When the news was first announced, The Beatles took the time to debunk the speculation that AI had created the song from scratch, stating "To be clear, nothing has been artificially or synthetically created. It's all real and we all play on it. We cleaned up some existing recordings."
Although McCartney did not divulge the title of the song at the time, fans correctly predicted that the final track would be a reworking of John Lennon's 1978 demo Now and Then.
The recording was part of a cassette that Lennon labelled 'For Paul', with the collection of demos being produced shortly before Lennon's tragic death in December 1980.
Lennon's widow, Yoko Ono, shared the recordings with McCartney, who reunited with fellow Beatles Ringo Starr and George Harrison in 1995 to re-record and release two of Lennon's demos, Real Love and Free As A Bird, as part of The Beatles Anthology project.

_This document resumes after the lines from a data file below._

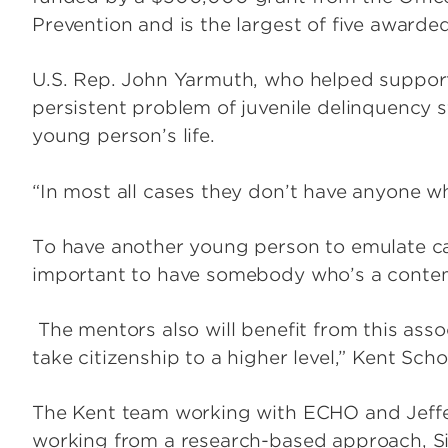
Prevention and is the largest of five awarded
U.S. Rep. John Yarmuth, who helped support
persistent problem of juvenile delinquency 
young person’s life.
“In most all cases they don’t have anyone wh
To have another young person to emulate can
important to have somebody who’s a contem
The mentors also will benefit from this asso
take citizenship to a higher level,” Kent Sch
The Kent team working with ECHO and Jeffer
working from a research-based approach, Sin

Now and Then had also been slated for release as part of Anthology however, due to Harrison's dislike of the song, the session was scrapped.
"It didn't have a very good title. It just needed a bit of reworking, but it had a beautiful verse and it had John singing on it. George didn't like it. The Beatles being a democracy, we didn't do it," McCartney previously told Q Magazine.
Despite the ground-breaking technology, McCartney's recording is not the first time The Beatles have utilised AI.
As part of the production for the 2021 documentary series Get Back, Lord of the Rings director Peter Jackson developed a program that would allow his team to deconstruct and enhance 140 hours of audio of The Beatles captured during their Let It Be recording sessions.
"We developed a machine learning system that we've taught what a guitar sounds like, what a bass sounds like, what a voice sounds like. In fact, we taught the computer what John sounds like and what Paul sounds like," Jackson told Disney+.
This technology allowed McCartney to use Lennon's isolated vocals from The Beatles' 1969 rooftop performance as part of his 2022 Glastonbury Festival show, allowing the 80-year-old to perform a live duet with Lennon over 40 years after his death.